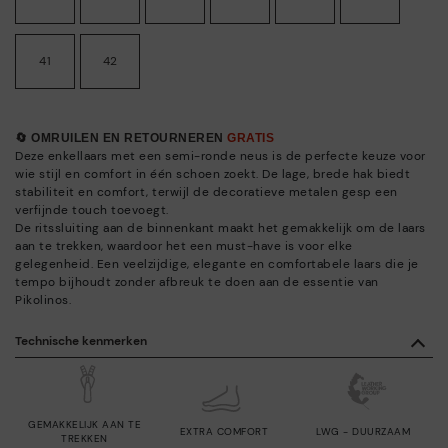
41
42
🔄 OMRUILEN EN RETOURNEREN
GRATIS
Deze enkellaars met een semi-ronde neus is de perfecte keuze voor
wie stijl en comfort in één schoen zoekt. De lage, brede hak biedt
stabiliteit en comfort, terwijl de decoratieve metalen gesp een
verfijnde touch toevoegt.
De ritssluiting aan de binnenkant maakt het gemakkelijk om de laars
aan te trekken, waardoor het een must-have is voor elke
gelegenheid. Een veelzijdige, elegante en comfortabele laars die je
tempo bijhoudt zonder afbreuk te doen aan de essentie van
Pikolinos.
Technische kenmerken
GEMAKKELIJK AAN TE
EXTRA COMFORT
LWG - DUURZAAM
TREKKEN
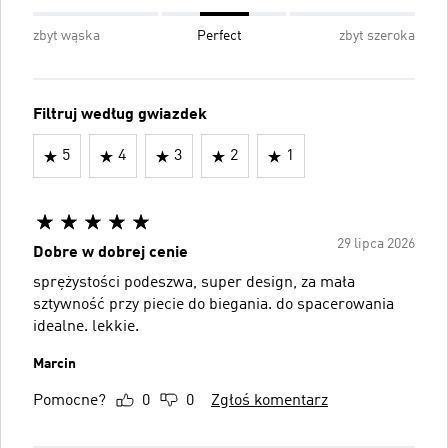
zbyt wąska
Perfect
zbyt szeroka
Filtruj według gwiazdek
5
4
3
2
1
29 lipca 2026
Dobre w dobrej cenie
sprężystości podeszwa, super design, za mała
sztywność przy piecie do biegania. do spacerowania
idealne. lekkie.
Marcin
Pomocne?
0
0
Zgłoś komentarz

* * * * *

**PROBLEM DESCRIPTION**
Show every line above in which the word "voor" is found.

**WORKED SOLUTION**
Deze enkellaars met een semi-ronde neus is de perfecte keuze voor
aan te trekken, waardoor het een must-have is voor elke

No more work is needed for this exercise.